Home-shopping services have evolved over the years to carry a broader array of wares, like brick-and-mortar department stores.

McCaffery likens QVC to a Macy's and describes HSN as comparable to a Sears. Product mix for both QVC and HSN today includes not just jewelry but cookware, beauty products, accessories, gardening goods, rugs, exercise equipment, food, linens, general housewares, and consumer electronics such as computers and cameras.

ShopNBC's main product has been pricier fine jewelry; McCaffery describes his channel as similar to a Fortunoff.

QVC is champ in terms of annual sales per cable home, at about $40. HSN takes in $20 to $22, ShopNBC $12 to $14, and Shop at Home an estimated $6, according to several network officials.

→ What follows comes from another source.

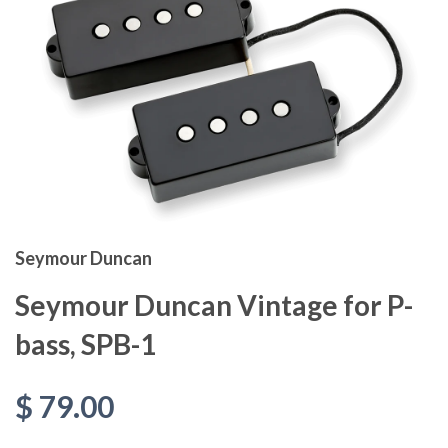
Seymour Duncan
Seymour Duncan Vintage for P-
bass, SPB-1
$ 79.00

"The number of great products and the sophistication of the production on the TV shopping channels are growing," Myers says. "And the tie-ins to both celebrities and broadcasters are growing."

Both QVC and HSN have long lists of celebrities who tout products on their networks, although QVC seems to be downplaying their importance.

"At this point, what we're seeking out is really great products and guests and designers that are really passionate about the product, who are deeply involved in its development and are very knowledgeable about it," Daggett says. "That's not to say we don't have celebrities in our mix, like Joan Rivers and Emeril. But those celebrities have become national brands for us."

Home-shopping services have seen phenomenal sales growth via their Web sites. Unlike start-up dotcoms, the electronic retailers already have inventory in stock, an infrastructure in place to fulfill orders, and an established customer base from TV. "We did not have an Internet business two years ago," Bozek says. "Now we have a business that will do upwards of $200 million this year."